Rod Arnold

Personal information
- Full name: Roderick James Arnold
- Date of birth: 3 June 1952 (age 74)
- Place of birth: Wolverhampton, England
- Position: Goalkeeper

Senior career*
- Years: Team / Apps / (Gls)
- 1970–1973: Wolverhampton Wanderers / 0 / (0)
- 1971: → Mansfield Town (loan) / 17 / (0)
- 1973–1984: Mansfield Town / 423 / (0)

= Rod Arnold =

English footballer

Roderick James Arnold (born 3 June 1952) is an English former football goalkeeper who spent the majority of his career at Mansfield Town, having started his career at Wolverhampton Wanderers.

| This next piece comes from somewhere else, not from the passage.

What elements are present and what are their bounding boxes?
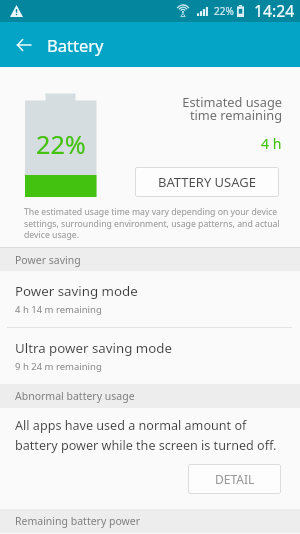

With 513 first-team appearances for Mansfield (440 in the league), he is the holder of the club's all-time appearance record.

==Career==
Arnold began his career at his hometown club Wolverhampton Wanderers, where he signed his first professional contract in June 1970, and was the club's reserve goalkeeper behind Phil Parkes, but never played any competitive first-team games for Wolves.

In February 1971, he joined Mansfield Town on loan, keeping a clean sheet in his debut against Fulham on 6 February 1971. He played 17 league games for the Stags in his first spell at the club, and subsequently returned to Wolverhampton.

In 1973, Arnold rejoined Mansfield on a permanent basis, and remained the team's first-choice goalkeeper for the next decade. He was a member of the Mansfield teams that won the Fourth Division title in 1975 and the Third Division championship in 1977.

Arnold left Mansfield, and retired from the game in 1984. He has since worked as a goalkeeping coach for Hull City. In recent years he has worked as an MC in one of Hull City's hospitality suites during home games.